“It’s a beautiful thing, the destruction of words.” -Orwell, 1984
I know I’ve been bringing up Orwell a lot more frequently as of late (see here, here, here and here), but when I came across this comment on reddit.com yesterday, my mind just screamed to me: “NEWSPEAK! NEWSPEAK! NEWSPEAK!”
The comment is:
“Progressives like to blame the greed of corporations. Libertarians like to blame the coercion of government. Progressives want democratic action to solve corporations, and end up giving a ton of power to the government. Libertarians want the market to solve problems, and give a ton of power to corporations.

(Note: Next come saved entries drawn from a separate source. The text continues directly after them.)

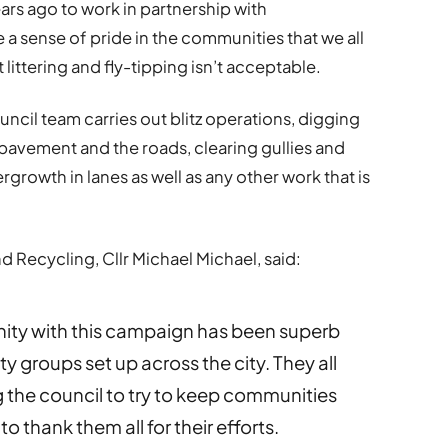
rs ago to work in partnership with
 a sense of pride in the communities that we all
 littering and fly-tipping isn’t acceptable.
uncil team carries out blitz operations, digging
 pavement and the roads, clearing gullies and
ergrowth in lanes as well as any other work that is
 Recycling, Cllr Michael Michael, said:
ity with this campaign has been superb
groups set up across the city. They all
g the council to try to keep communities
to thank them all for their efforts.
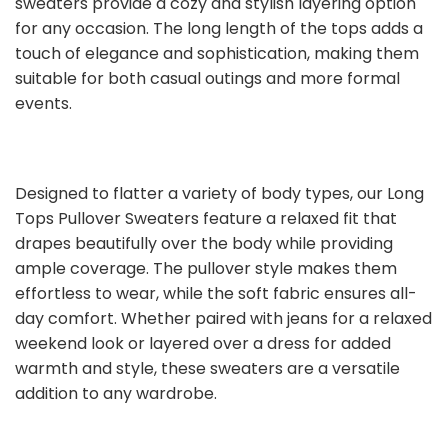
sweaters provide a cozy and stylish layering option
for any occasion. The long length of the tops adds a
touch of elegance and sophistication, making them
suitable for both casual outings and more formal
events.
Designed to flatter a variety of body types, our Long
Tops Pullover Sweaters feature a relaxed fit that
drapes beautifully over the body while providing
ample coverage. The pullover style makes them
effortless to wear, while the soft fabric ensures all-
day comfort. Whether paired with jeans for a relaxed
weekend look or layered over a dress for added
warmth and style, these sweaters are a versatile
addition to any wardrobe.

We need to get together and realize that elite power sucks regardless of where it originates. Progressives need to stop looking at the government as a benevolent solver of problems. Substitute libertarians for progressives and the market for the government.
What we need is a third way. I don’t even mean a third party, but a political consensus that acknowledges we need to be ever vigilant against elite power. I think this consensus can be forged and maintained on the internet. I hope that the campaign of Ron Paul is only the start.” (source)
It isn’t that this particular writer is attempting to manipulate somebody. Indeed, on the contrary, think it is obvious that this writer is genuinely interested in progressing beyond the existing state of politics. The reason why this comment is indicative of Newspeak, though, is that this person is writing as if he has just discovered for himself a ‘new’ idea for a political viewpoint when in fact, the idea for what he is talking about has existed for hundreds of years since at least the time of the so-called ‘Diggers’ in mid-17th Century England. The only problem is that, because of ‘Newspeak’ (for lack of a better word), the very essence and meaning of the word he seeks has been removed from political discourse and to the extent that it can be found in political discourse it is, just as Orwell predicted, taken to mean the exact opposite of what it actually means.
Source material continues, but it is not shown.